Data provided —
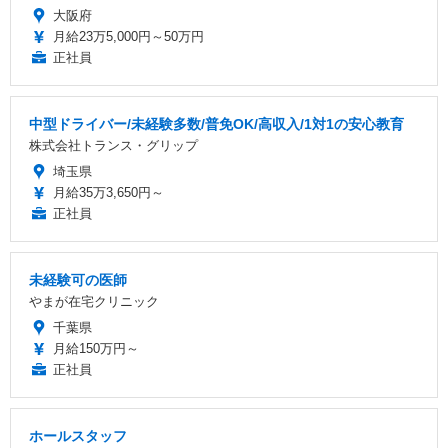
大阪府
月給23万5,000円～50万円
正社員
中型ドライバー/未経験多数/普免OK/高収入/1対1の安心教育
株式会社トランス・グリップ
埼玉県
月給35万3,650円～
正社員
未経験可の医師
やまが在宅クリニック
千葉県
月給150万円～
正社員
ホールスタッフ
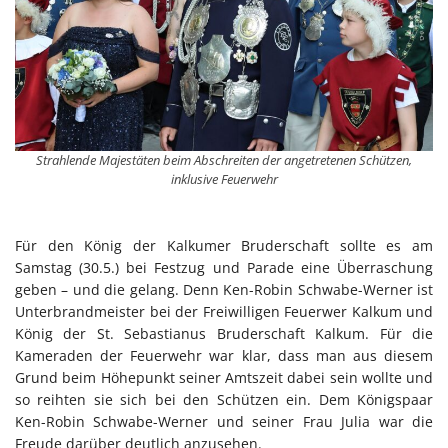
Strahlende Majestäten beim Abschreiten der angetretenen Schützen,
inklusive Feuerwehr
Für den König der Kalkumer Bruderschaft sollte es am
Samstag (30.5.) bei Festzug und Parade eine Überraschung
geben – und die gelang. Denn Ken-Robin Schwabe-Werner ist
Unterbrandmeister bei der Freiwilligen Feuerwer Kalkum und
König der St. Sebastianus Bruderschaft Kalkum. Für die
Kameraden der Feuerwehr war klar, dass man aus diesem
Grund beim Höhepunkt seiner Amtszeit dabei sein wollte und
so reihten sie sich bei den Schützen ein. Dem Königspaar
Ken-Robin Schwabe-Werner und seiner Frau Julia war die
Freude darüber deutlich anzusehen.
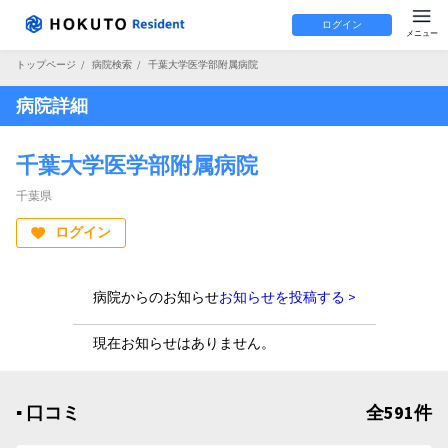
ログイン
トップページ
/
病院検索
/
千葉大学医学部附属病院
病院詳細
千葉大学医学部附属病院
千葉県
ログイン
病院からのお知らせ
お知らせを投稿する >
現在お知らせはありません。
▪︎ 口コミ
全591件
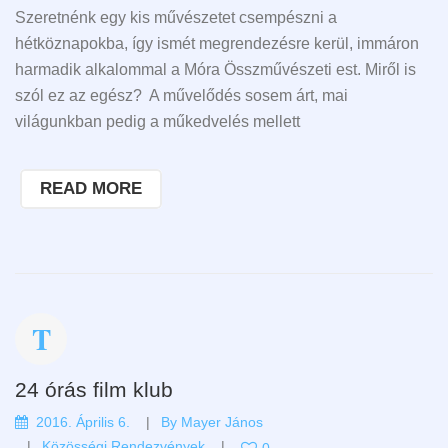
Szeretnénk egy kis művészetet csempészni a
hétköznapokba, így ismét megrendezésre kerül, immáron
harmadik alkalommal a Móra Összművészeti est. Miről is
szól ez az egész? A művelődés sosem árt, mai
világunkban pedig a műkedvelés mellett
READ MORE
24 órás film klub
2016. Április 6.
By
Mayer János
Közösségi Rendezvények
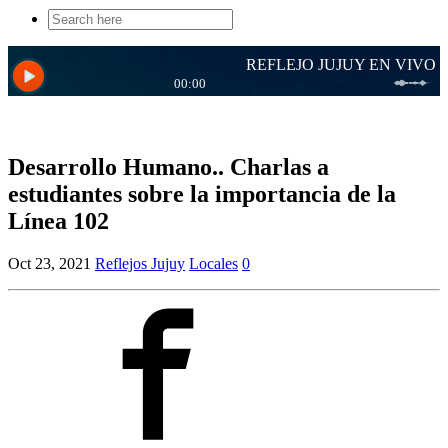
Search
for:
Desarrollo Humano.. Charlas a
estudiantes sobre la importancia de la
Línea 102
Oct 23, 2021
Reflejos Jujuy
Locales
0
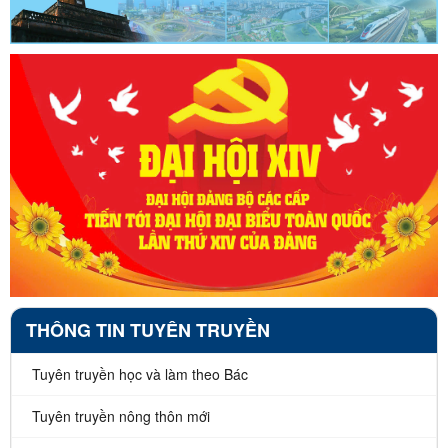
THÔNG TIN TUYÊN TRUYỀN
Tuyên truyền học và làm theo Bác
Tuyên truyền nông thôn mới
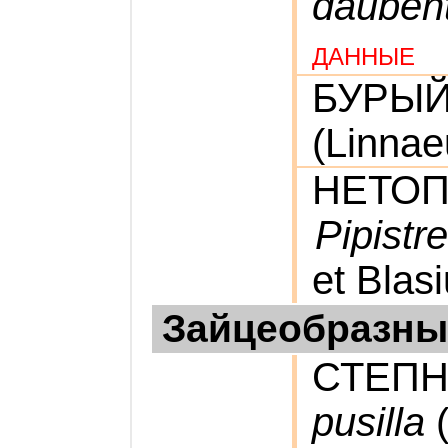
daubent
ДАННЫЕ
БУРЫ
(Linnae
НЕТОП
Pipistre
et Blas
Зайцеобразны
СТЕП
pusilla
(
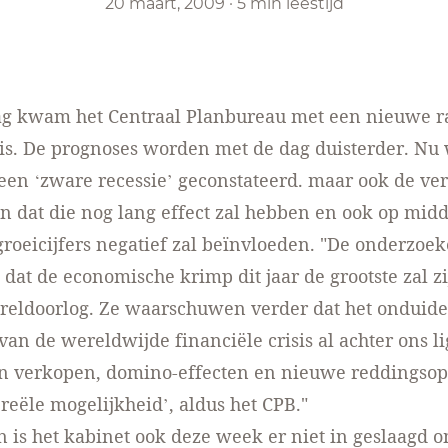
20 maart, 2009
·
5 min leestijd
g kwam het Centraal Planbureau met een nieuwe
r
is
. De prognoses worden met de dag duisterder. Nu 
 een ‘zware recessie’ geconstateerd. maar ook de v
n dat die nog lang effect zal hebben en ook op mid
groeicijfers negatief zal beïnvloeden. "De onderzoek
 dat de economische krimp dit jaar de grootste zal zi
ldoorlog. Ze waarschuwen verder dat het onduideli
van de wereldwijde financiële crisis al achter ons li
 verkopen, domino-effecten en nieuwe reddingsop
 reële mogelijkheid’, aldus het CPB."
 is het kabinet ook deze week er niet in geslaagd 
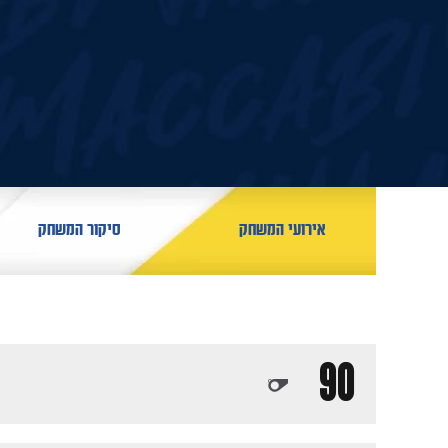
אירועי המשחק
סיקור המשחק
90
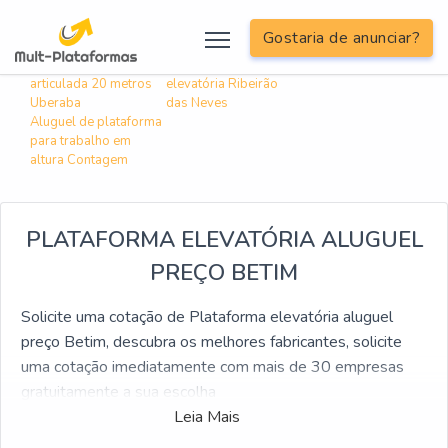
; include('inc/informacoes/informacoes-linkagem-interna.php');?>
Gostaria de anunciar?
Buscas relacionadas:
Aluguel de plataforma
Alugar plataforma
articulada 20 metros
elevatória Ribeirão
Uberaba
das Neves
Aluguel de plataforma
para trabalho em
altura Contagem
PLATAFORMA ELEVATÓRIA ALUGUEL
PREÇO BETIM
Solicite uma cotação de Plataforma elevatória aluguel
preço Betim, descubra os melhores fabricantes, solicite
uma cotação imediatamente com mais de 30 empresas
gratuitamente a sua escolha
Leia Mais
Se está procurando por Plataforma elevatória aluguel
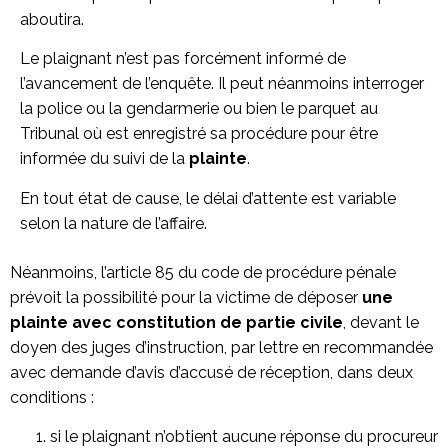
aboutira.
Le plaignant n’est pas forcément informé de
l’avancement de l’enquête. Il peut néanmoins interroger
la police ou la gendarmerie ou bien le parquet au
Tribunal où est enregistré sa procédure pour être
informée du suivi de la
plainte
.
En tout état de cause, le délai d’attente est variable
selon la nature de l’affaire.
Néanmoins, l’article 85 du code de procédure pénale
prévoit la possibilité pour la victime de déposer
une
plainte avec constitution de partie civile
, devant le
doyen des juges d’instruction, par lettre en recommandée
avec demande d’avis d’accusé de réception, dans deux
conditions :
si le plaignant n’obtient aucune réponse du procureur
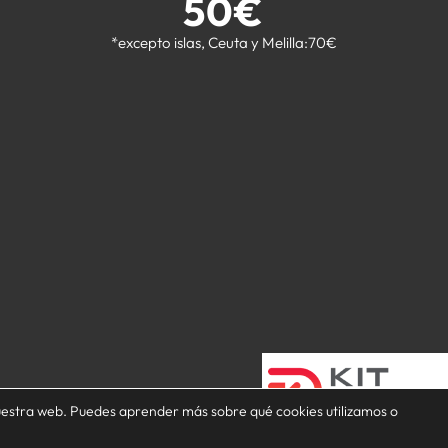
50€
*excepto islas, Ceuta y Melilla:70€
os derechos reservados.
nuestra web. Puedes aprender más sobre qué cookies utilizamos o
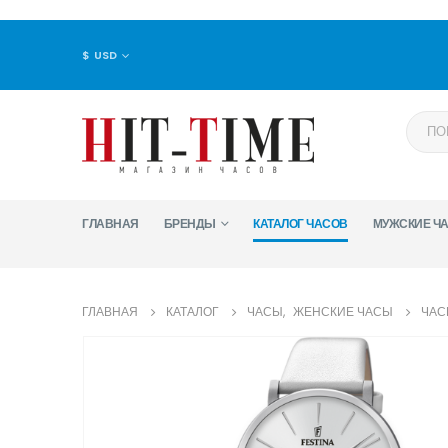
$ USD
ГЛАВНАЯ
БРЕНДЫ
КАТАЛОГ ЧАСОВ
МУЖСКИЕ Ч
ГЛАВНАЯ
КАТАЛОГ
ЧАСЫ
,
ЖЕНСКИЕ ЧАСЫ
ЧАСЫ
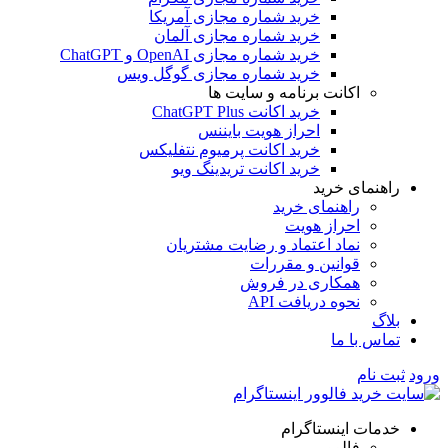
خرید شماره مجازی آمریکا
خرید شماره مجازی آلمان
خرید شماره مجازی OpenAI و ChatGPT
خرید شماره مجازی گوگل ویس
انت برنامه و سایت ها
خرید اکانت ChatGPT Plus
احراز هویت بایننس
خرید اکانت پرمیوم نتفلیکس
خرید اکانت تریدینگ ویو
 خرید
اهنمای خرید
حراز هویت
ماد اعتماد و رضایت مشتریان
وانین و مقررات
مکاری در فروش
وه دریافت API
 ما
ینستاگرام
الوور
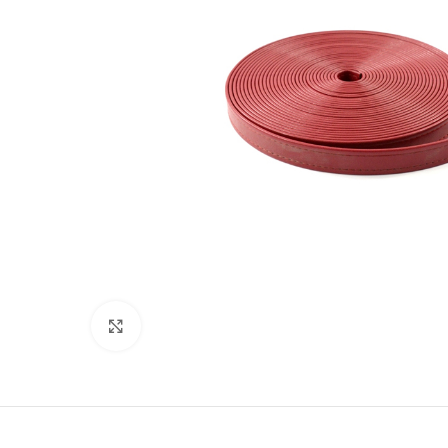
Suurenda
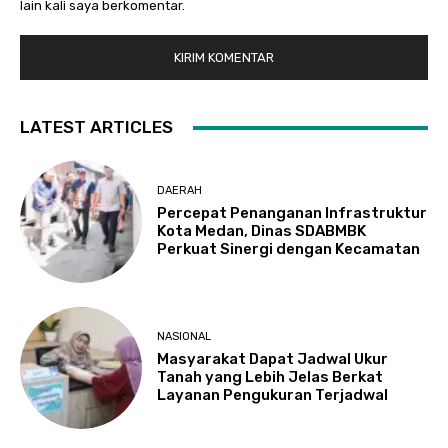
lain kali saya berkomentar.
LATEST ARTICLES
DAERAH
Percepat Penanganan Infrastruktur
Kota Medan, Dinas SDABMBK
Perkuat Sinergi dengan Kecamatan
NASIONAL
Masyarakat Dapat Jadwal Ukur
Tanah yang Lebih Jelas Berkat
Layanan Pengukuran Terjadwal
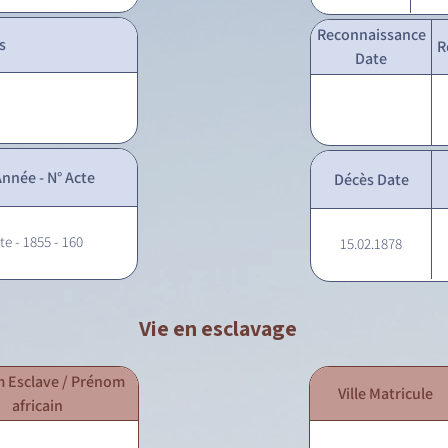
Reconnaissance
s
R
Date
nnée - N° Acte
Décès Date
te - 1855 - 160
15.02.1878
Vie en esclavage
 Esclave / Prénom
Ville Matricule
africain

Exercise — Retype the whole listing, keeping every line identical and omitting all pictures.

Completed task —
大阪府
月給23万5,000円～50万円
正社員
中型ドライバー/未経験多数/普免OK/高収入/1対1の安心教育
株式会社トランス・グリップ
埼玉県
月給35万3,650円～
正社員
未経験可の医師
やまが在宅クリニック
千葉県
月給150万円～
正社員
ホールスタッフ
Strahlende Majestäten beim Abschreiten der angetretenen Schützen,
inklusive Feuerwehr
Für den König der Kalkumer Bruderschaft sollte es am
Samstag (30.5.) bei Festzug und Parade eine Überraschung
geben – und die gelang. Denn Ken-Robin Schwabe-Werner ist
Unterbrandmeister bei der Freiwilligen Feuerwer Kalkum und
König der St. Sebastianus Bruderschaft Kalkum. Für die
Kameraden der Feuerwehr war klar, dass man aus diesem
Grund beim Höhepunkt seiner Amtszeit dabei sein wollte und
so reihten sie sich bei den Schützen ein. Dem Königspaar
Ken-Robin Schwabe-Werner und seiner Frau Julia war die
Freude darüber deutlich anzusehen.
ログイン
トップページ
/
病院検索
/
千葉大学医学部附属病院
病院詳細
千葉大学医学部附属病院
千葉県
ログイン
病院からのお知らせ
お知らせを投稿する >
現在お知らせはありません。
▪︎ 口コミ
全591件
Szeretnénk egy kis művészetet csempészni a
hétköznapokba, így ismét megrendezésre kerül, immáron
harmadik alkalommal a Móra Összművészeti est. Miről is
szól ez az egész? A művelődés sosem árt, mai
világunkban pedig a műkedvelés mellett
READ MORE
24 órás film klub
2016. Április 6.
By
Mayer János
Közösségi Rendezvények
Search
for:
Desarrollo Humano.. Charlas a
estudiantes sobre la importancia de la
Línea 102
Oct 23, 2021
Reflejos Jujuy
Locales
0
THÔNG TIN TUYÊN TRUYỀN
Tuyên truyền học và làm theo Bác
Tuyên truyền nông thôn mới
daubent
ДАННЫЕ
БУРЫ
(Linnae
НЕТОП
Pipistre
et Blas
Зайцеобразны
СТЕП
pusilla
(
20 maart, 2009
·
5 min leestijd
g kwam het Centraal Planbureau met een nieuwe
r
is
. De prognoses worden met de dag duisterder. Nu 
 een ‘zware recessie’ geconstateerd. maar ook de v
n dat die nog lang effect zal hebben en ook op mid
groeicijfers negatief zal beïnvloeden. "De onderzoek
 dat de economische krimp dit jaar de grootste zal zi
ldoorlog. Ze waarschuwen verder dat het onduideli
van de wereldwijde financiële crisis al achter ons li
 verkopen, domino-effecten en nieuwe reddingsop
 reële mogelijkheid’, aldus het CPB."
 is het kabinet ook deze week er niet in geslaagd 
אירועי המשחק
סיקור המשחק
90
; include('inc/informacoes/informacoes-linkagem-interna.php');?>
Gostaria de anunciar?
Buscas relacionadas:
Aluguel de plataforma
Alugar plataforma
articulada 20 metros
elevatória Ribeirão
Uberaba
das Neves
Aluguel de plataforma
para trabalho em
altura Contagem
PLATAFORMA ELEVATÓRIA ALUGUEL
PREÇO BETIM
Solicite uma cotação de Plataforma elevatória aluguel
preço Betim, descubra os melhores fabricantes, solicite
uma cotação imediatamente com mais de 30 empresas
gratuitamente a sua escolha
Leia Mais
Se está procurando por Plataforma elevatória aluguel
aboutira.
Le plaignant n’est pas forcément informé de
l’avancement de l’enquête. Il peut néanmoins interroger
la police ou la gendarmerie ou bien le parquet au
Tribunal où est enregistré sa procédure pour être
informée du suivi de la
plainte
.
En tout état de cause, le délai d’attente est variable
selon la nature de l’affaire.
Néanmoins, l’article 85 du code de procédure pénale
prévoit la possibilité pour la victime de déposer
une
plainte avec constitution de partie civile
, devant le
doyen des juges d’instruction, par lettre en recommandée
avec demande d’avis d’accusé de réception, dans deux
conditions :
si le plaignant n’obtient aucune réponse du procureur
50€
*excepto islas, Ceuta y Melilla:70€
os derechos reservados.
nuestra web. Puedes aprender más sobre qué cookies utilizamos o
$ USD
ГЛАВНАЯ
БРЕНДЫ
КАТАЛОГ ЧАСОВ
МУЖСКИЕ Ч
ГЛАВНАЯ
КАТАЛОГ
ЧАСЫ
,
ЖЕНСКИЕ ЧАСЫ
ЧАСЫ
خرید شماره مجازی آمریکا
خرید شماره مجازی آلمان
خرید شماره مجازی OpenAI و ChatGPT
خرید شماره مجازی گوگل ویس
انت برنامه و سایت ها
خرید اکانت ChatGPT Plus
احراز هویت بایننس
خرید اکانت پرمیوم نتفلیکس
خرید اکانت تریدینگ ویو
 خرید
اهنمای خرید
حراز هویت
ماد اعتماد و رضایت مشتریان
وانین و مقررات
مکاری در فروش
وه دریافت API
 ما
ینستاگرام
الوور
Suurenda
lain kali saya berkomentar.
LATEST ARTICLES
DAERAH
Percepat Penanganan Infrastruktur
Kota Medan, Dinas SDABMBK
Perkuat Sinergi dengan Kecamatan
NASIONAL
Masyarakat Dapat Jadwal Ukur
Tanah yang Lebih Jelas Berkat
Layanan Pengukuran Terjadwal
Reconnaissance
s
R
Date
nnée - N° Acte
Décès Date
te - 1855 - 160
15.02.1878
Vie en esclavage
 Esclave / Prénom
Ville Matricule
africain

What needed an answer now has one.